Festival di Venezia, il ritorno di Rama Burshtein 4 anni dopo la “Sposa promessa”

Taccuino

di Roberto Zadik

Solitamente la maggioranza degli artisti e dei creativi ebrei e israeliani appartengono ad ambienti laici e secolarizzati, ce ne sono diversi esempi da Woody Allen, a Stanley Kubrick, a Steven Spielberg e alcuni sfoggiano atteggiamenti decisamente polemici e ribelli verso la tradizione o verso Israele, si pensi al cantautore Assaf Avidan, al regista Eran Riklis o a Shalom Auslander autore del provocatorio “Il lamento del prepuzio.” Ci sono però diverse eccezioni e storicamente come nel presente diversi sono i creativi appartenenti a gruppi religiosi. Si pensi a scrittori del calibro di Isaac e Israel Singer, a Chaim Potok o all’appena scomparso Elie Wiesel, piuttosto che all’attore inglese Sascha Baron Cohen e al medico e saggista Oliver Sacks, tutti provenienti da un background molto tradizionalista. Ebbene fra questi,, la brava regista americana naturalizzata israeliana Rama Burshtein che, quattro anni fa ha ottenuto grande successo di pubblico e critico con “La sposa promessa” ricevendo vari premi prestigiosi come la Coppa Volpi destinata all’attrice protagonista Hadas Yaron e diverse candidature all’Oscar.

Ora in questa edizione del Festival di Venezia, la cineasta torna alla carica, sempre sul tema del matrimonio, si vede che è un argomento che le piace parecchio, con il suo nuovo lavoro “Appuntamento per la sposa” che però a differenza del suo film precedente sembra essere più una commedia che non un film drammatico. Decisa a rappresentare il mondo ortodosso in  maniera più positiva e meno aspra di autori come Amos Gitai – che col suo “Kadosh” aveva scatenato un vespaio – la Burshtein si cimenta in questa “wedding comedy” che in ebraico si chiama “Laavor et Hakir” e che uscirà nelle sale italiane il prossimo 24 novembre.

Sebbene manchi ancora un po’ di tempo vi svelo qualche “chicca”, data la mia impazienza mi piace sempre giocare d’anticipo e spaziare in questo mio blog, da biografie, a recensioni, a anticipazioni su film, album e libri di autori ebrei contemporanei. Ebbene di cosa parla questa pellicola? Veniamo al dunque, come si dice. Il film interpretato da attori israeliani come Noa Koler, Amos Tamam e Oz Zehavi, che verrà proiettato a Venezia il prossimo 2 settembre nella sezione “Orizzonti”,  tratta di un’altra “sposa promessa”, una certa Michal, una donna di 32 anni, una ex laica tornata alla religione da dodici anni e che sta per sposarsi. Tutto sembra filare liscio quando il suo futuro marito, alla vigilia delle tanto attese nozze, le dice di aver cambiato idea e non vuole sposarla. La donna, molto addolorata, non si arrende e mantenendo fede e positività decide di lottare per riconquistarlo e cerca di farsi forza con la religione e l’ottimismo: “Ho il luogo, il vestito e l’appartamento. Dio mi troverà sicuramente un marito”.

Con la sua consueta vena introspettiva la regista 50enne non intende limitarsi a una semplice commedia rosa all’americana e nonostante la trama appaia esile e un po’ banale, almeno a me, la pellicola pare che sia avvincente e decisamente profonda  e ricca di colpi di scena.

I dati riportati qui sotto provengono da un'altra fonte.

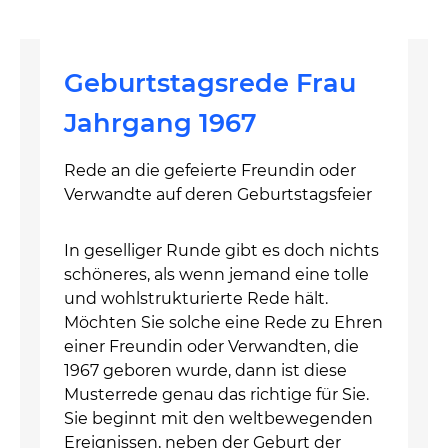
Geburtstagsrede Frau
Jahrgang 1967
Rede an die gefeierte Freundin oder
Verwandte auf deren Geburtstagsfeier
In geselliger Runde gibt es doch nichts
schöneres, als wenn jemand eine tolle
und wohlstrukturierte Rede hält.
Möchten Sie solche eine Rede zu Ehren
einer Freundin oder Verwandten, die
1967 geboren wurde, dann ist diese
Musterrede genau das richtige für Sie.
Sie beginnt mit den weltbewegenden
Ereignissen, neben der Geburt der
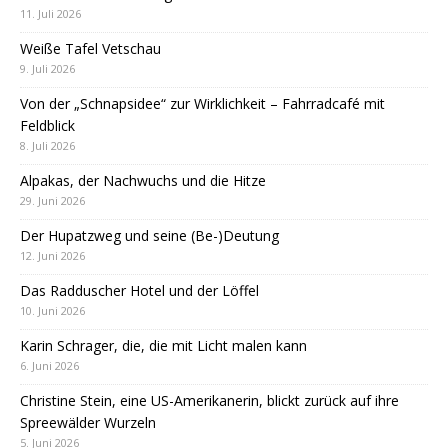
11. Juli 2026
Weiße Tafel Vetschau
9. Juli 2026
Von der „Schnapsidee“ zur Wirklichkeit – Fahrradcafé mit
Feldblick
8. Juli 2026
Alpakas, der Nachwuchs und die Hitze
29. Juni 2026
Der Hupatzweg und seine (Be-)Deutung
12. Juni 2026
Das Radduscher Hotel und der Löffel
10. Juni 2026
Karin Schrager, die, die mit Licht malen kann
6. Juni 2026
Christine Stein, eine US-Amerikanerin, blickt zurück auf ihre
Spreewälder Wurzeln
5. Juni 2026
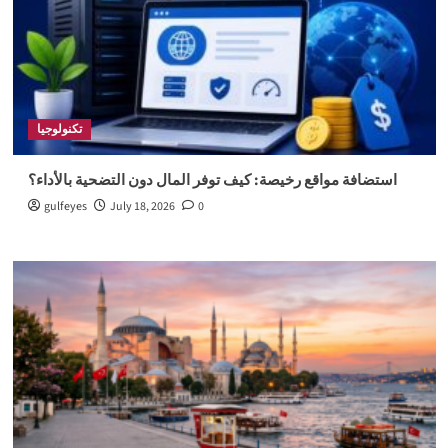
تكنولوجيا
استضافة مواقع رخيصة: كيف توفر المال دون التضحية بالأداء؟
gulfeyes
July 18, 2026
0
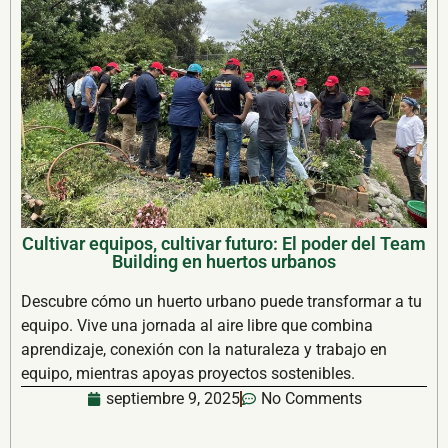
Cultivar equipos, cultivar futuro: El poder del Team
Building en huertos urbanos
Descubre cómo un huerto urbano puede transformar a tu
equipo. Vive una jornada al aire libre que combina
aprendizaje, conexión con la naturaleza y trabajo en
equipo, mientras apoyas proyectos sostenibles.
septiembre 9, 2025
No Comments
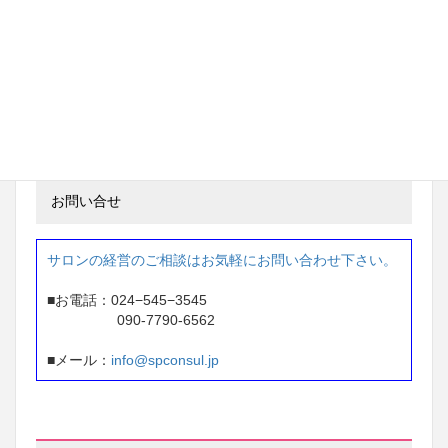
97万円 → 233万円
※ 2年間で 136万円アップ
東京都 ネイルサロン経営
87万円 → 207万円
※1年間で 120万円アップ
お問い合せ
サロンの経営のご相談はお気軽にお問い合わせ下さい。
■お電話：024−545−3545
090-7790-6562
■メール：
info@spconsul.jp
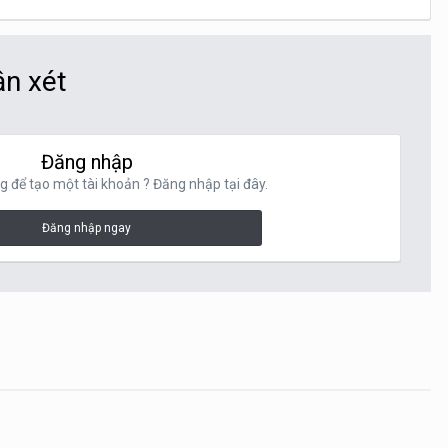
ận xét
Đăng nhập
g để tạo một tài khoản ? Đăng nhập tại đây.
Đăng nhập ngay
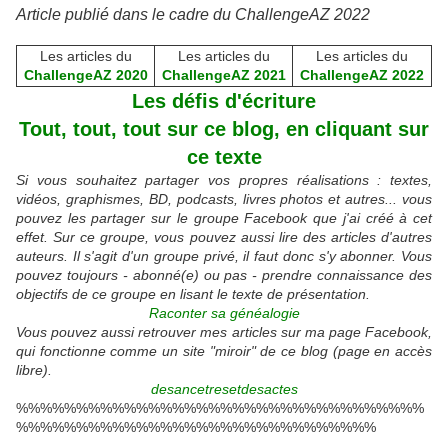
Article publié dans le cadre du ChallengeAZ 2022
Les articles du
Les articles du
Les articles du
ChallengeAZ 2020
ChallengeAZ 2021
ChallengeAZ 2022
Les défis d'écriture
Tout, tout, tout sur ce blog, en cliquant sur
ce texte
Si vous souhaitez partager vos propres réalisations : textes,
vidéos, graphismes, BD, podcasts, livres photos et autres... vous
pouvez les partager sur le groupe Facebook que j'ai créé à cet
effet. Sur ce groupe, vous pouvez aussi lire des articles d'autres
auteurs. Il s'agit d'un groupe privé, il faut donc s'y abonner. Vous
pouvez toujours - abonné(e) ou pas - prendre connaissance des
objectifs de ce groupe en lisant le texte de présentation.
Raconter sa généalogie
Vous pouvez aussi retrouver mes articles sur ma page Facebook,
qui fonctionne comme un site "miroir" de ce blog (page en accès
libre).
desancetresetdesactes
%%%%%%%%%%%%%%%%%%%%%%%%%%%%%%%%%%
%%%%%%%%%%%%%%%%%%%%%%%%%%%%%%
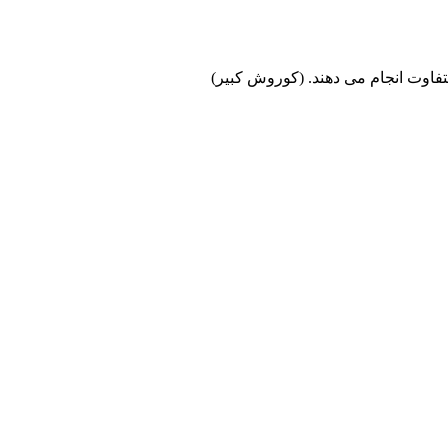
متفاوت انجام می دهند. (کوروش کبیر)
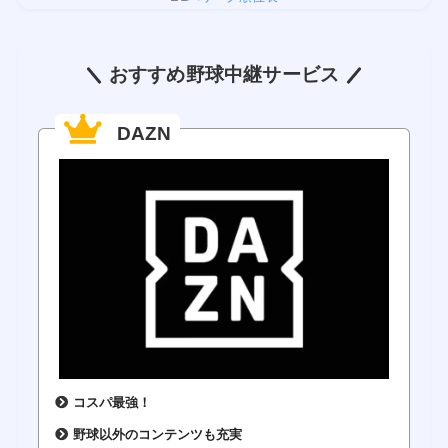
おすすめ野球中継サービス
DAZN
コスパ最強！
野球以外のコンテンツも充実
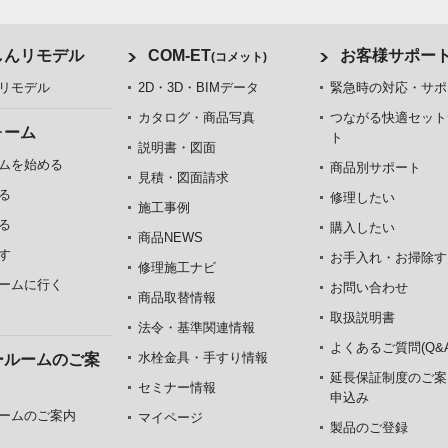
しんリモデル
COM-ET
お客様サポー
(コメット)
リモデル
2D・3D・BIMデータ
緊急時の対応・サポ
カタログ・商品写真
つながる快適セット
ォーム
ト
説明書・図面
ムを始める
商品別サポート
見積・図面請求
る
修理したい
施工事例
る
購入したい
商品NEWS
す
お手入れ・お掃除す
修理施工ナビ
ームに行く
お問い合わせ
商品取替情報
取扱説明書
法令・基準関連情報
よくあるご質問(Q&A
水栓金具・手すり情報
ールームのご案
延長保証制度のご案
セミナー情報
申込み
ームのご案内
マイページ
製品のご登録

Chissà se ripeterà il successo de “La sposa promessa” e quali saranno le reazioni al Festival e in Israele dove la spaccatura fra religiosi e laici è molto forte. Sicuramente il film intende come dice il titolo in inglese “Through the wall” abbattere un muro, scavare una breccia, citando a la celebre canzone dei Doors “Break on through” sottolineando la tenacia della protagonista che vuole scavalcare ostacoli e titubanze malgrado abbia visto  infrangersi improvvisamente il suo sogno.  Come ha detto la regista “questo film intende dare forza allo spettatore perché Michal vuole lottare e far vincere il bene sul male. A volte per riuscirci devi avere piena fiducia in quell’azione, chiudere gli occhi e saltare giù dal trampolino anche se non sei sicuro che nella piscina ci sia l’acqua”. Si tratta di un forte messaggio di speranza, visti i tempi cupi che stiamo vivendo ancora di più, e di  una trama interessante in concorso a Venezia. La Burshtein  si conferma regista sincera e coraggiosa capace di  mettere in scena il mondo ortodosso e ebraico davanti a platee internazionali e non ebraiche con realismo, sensibilità e misura, doti che nel cinema e nella vita quotidiana sono di fondamentale importanza.